| WORK TASK |
Below are records; reproduce exactly the lines from the one that has "školení vhodné péče" through the one that has "systémové řešení pro", ends included, and nothing more.

[Collection entries]

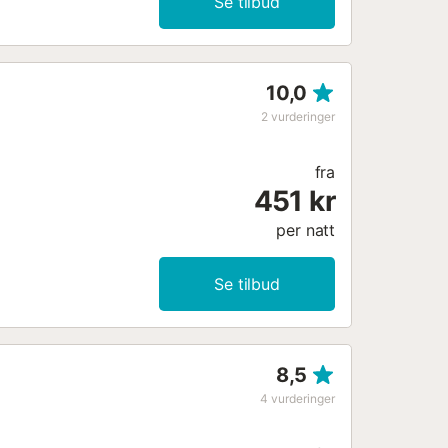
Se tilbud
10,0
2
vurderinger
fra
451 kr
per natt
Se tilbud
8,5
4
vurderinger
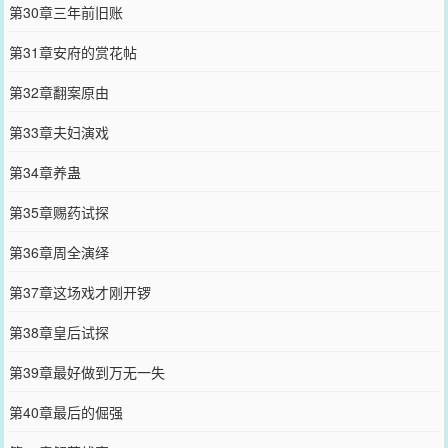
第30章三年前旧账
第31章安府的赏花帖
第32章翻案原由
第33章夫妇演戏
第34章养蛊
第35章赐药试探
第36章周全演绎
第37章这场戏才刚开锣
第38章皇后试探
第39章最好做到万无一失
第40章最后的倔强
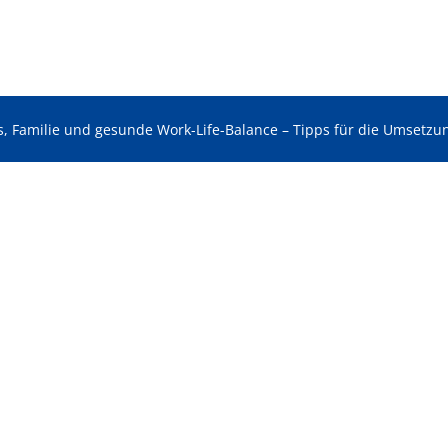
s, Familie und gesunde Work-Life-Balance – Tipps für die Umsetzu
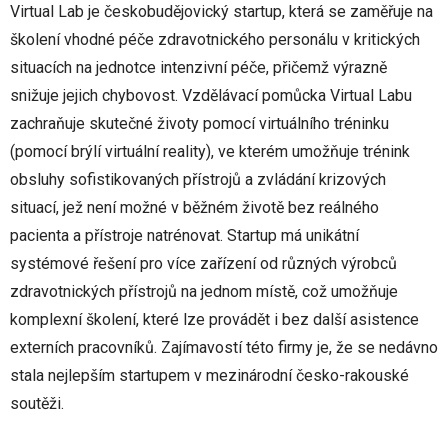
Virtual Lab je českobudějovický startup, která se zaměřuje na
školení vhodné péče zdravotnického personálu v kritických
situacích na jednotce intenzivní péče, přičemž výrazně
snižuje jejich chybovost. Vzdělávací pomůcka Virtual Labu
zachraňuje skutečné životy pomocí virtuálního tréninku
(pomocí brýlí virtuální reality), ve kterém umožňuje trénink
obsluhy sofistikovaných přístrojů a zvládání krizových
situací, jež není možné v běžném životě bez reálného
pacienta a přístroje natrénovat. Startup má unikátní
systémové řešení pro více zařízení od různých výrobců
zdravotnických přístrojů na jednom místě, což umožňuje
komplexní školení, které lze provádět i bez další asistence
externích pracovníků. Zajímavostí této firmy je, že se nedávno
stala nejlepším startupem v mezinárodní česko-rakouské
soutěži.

==

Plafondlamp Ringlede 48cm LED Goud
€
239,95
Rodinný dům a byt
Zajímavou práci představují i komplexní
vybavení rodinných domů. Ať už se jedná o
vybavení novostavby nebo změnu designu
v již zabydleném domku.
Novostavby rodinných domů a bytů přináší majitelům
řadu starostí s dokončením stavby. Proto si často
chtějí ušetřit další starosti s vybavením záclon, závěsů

| EXERCISE RESPONSE |
školení vhodné péče zdravotnického personálu v kritických
situacích na jednotce intenzivní péče, přičemž výrazně
snižuje jejich chybovost. Vzdělávací pomůcka Virtual Labu
zachraňuje skutečné životy pomocí virtuálního tréninku
(pomocí brýlí virtuální reality), ve kterém umožňuje trénink
obsluhy sofistikovaných přístrojů a zvládání krizových
situací, jež není možné v běžném životě bez reálného
pacienta a přístroje natrénovat. Startup má unikátní
systémové řešení pro více zařízení od různých výrobců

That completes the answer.